In 1897, large amounts of gold were discovered in the Yukon, prompting huge numbers of prospectors to travel to the remote region, an event that is known as the Klondike Gold Rush. Belinda Mulrooney, a small-time businesswoman, arrived in Dawson City that year, intending to import goods and establish her own enterprises. She established a restaurant and a shop in the city and a business building homes for the immigrant prospectors. Mulrooney began to investigate opportunities outside Dawson City, along the creeks where the gold was being mined and decided that the spot where the Eldorado Creek met the Bonanza Creek would be an ideal place for a roadhouse hotel.
Structure and operation
Mulrooney's new roadhouse was a large, two-story building constructed of logs. On the ground floor was a bar and dining room, with the first floor used for accommodation in the form of multiple bunk beds. At the rear of the property were kennels for the various husky dogs used for transport in the region. Contractors were brought in from Dawson City to carry out the work, which was complete by August 1897. A separate cabin for Mulrooney was later built nearby. A safe in the hotel was used to store the gold typically used as money amongst the prospecting community. The timbers used to build the hotel shrunk over time, however, resulting in a numerous gaps emerging in the structure. The Grand Forks Hotel provided food, drink and accommodation to the local and visiting community. Despite chronic shortages during the winter months of the gold rush, Mulrooney was able to keep the hotel suitably stocked, with a dinner costing $3.50 and accommodation and food charged at $12; the drinks and cigars served were the most expensive in the region.
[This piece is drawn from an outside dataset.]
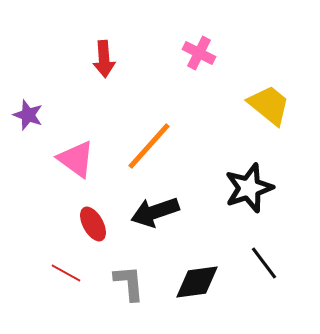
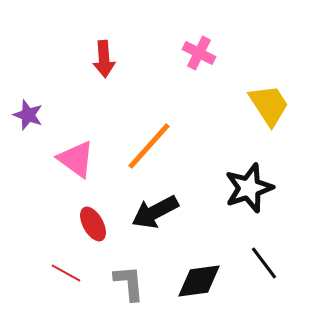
yellow trapezoid: rotated 18 degrees clockwise
black arrow: rotated 9 degrees counterclockwise
black diamond: moved 2 px right, 1 px up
Typical meals included bacon and beans and canned meats, with moose heart and pickled nose of moose served on special occasions. The roadhouse also doubled as a trading post, a centre for storing gold and a church. A community grew up around the hotel and became the second largest town in the Yukon region.
End of the hotel
In 1899, the Klondike gold rush had peaked. Mulrooney decided to leave the Yukon and sold the Grand Forks Hotel in May 1899. After 1906, the town went into decline and heavy dredging equipment destroyed the site in 1911.